## [SUPPLIED INFORMATION]
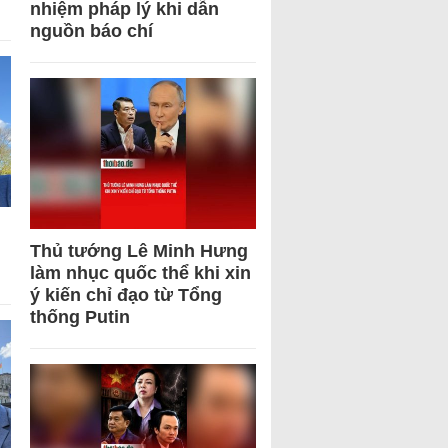
nhiệm pháp lý khi dẫn
nguồn báo chí
Thủ tướng Lê Minh Hưng
làm nhục quốc thể khi xin
ý kiến chỉ đạo từ Tổng
thống Putin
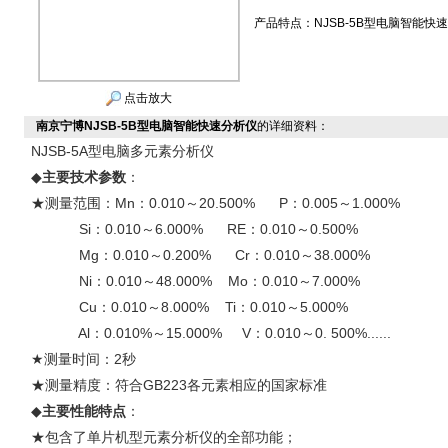
产品特点：
NJSB-5B型电脑智能快
点击放大
南京宁博NJSB-5B型电脑智能快速分析仪
的详细资料：
NJSB-5A型电脑多元素分析仪
◆
主要技术参数
：
★测量范围：Mn：0.010～20.500% P：0.005～1.000%
Si：0.010～6.000% RE：0.010～0.500%
Mg：0.010～0.200% Cr：0.010～38.000%
Ni：0.010～48.000% Mo：0.010～7.000%
Cu：0.010～8.000% Ti：0.010～5.000%
Al：0.010%～15.000% V：0.010～0. 500%......
★测量时间：2秒
★测量精度：符合GB223各元素相应的国家标准
◆
主要性能特点
：
★包含了单片机型元素分析仪的全部功能；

## [PROBLEM DESCRIPTION]
Skipping all pictures, set the listing down exactly as written.

## [ANSWER SPACE]
nhiệm pháp lý khi dẫn
nguồn báo chí
Thủ tướng Lê Minh Hưng
làm nhục quốc thể khi xin
ý kiến chỉ đạo từ Tổng
thống Putin
产品特点：
NJSB-5B型电脑智能快
点击放大
南京宁博NJSB-5B型电脑智能快速分析仪
的详细资料：
NJSB-5A型电脑多元素分析仪
◆
主要技术参数
：
★测量范围：Mn：0.010～20.500% P：0.005～1.000%
Si：0.010～6.000% RE：0.010～0.500%
Mg：0.010～0.200% Cr：0.010～38.000%
Ni：0.010～48.000% Mo：0.010～7.000%
Cu：0.010～8.000% Ti：0.010～5.000%
Al：0.010%～15.000% V：0.010～0. 500%......
★测量时间：2秒
★测量精度：符合GB223各元素相应的国家标准
◆
主要性能特点
：
★包含了单片机型元素分析仪的全部功能；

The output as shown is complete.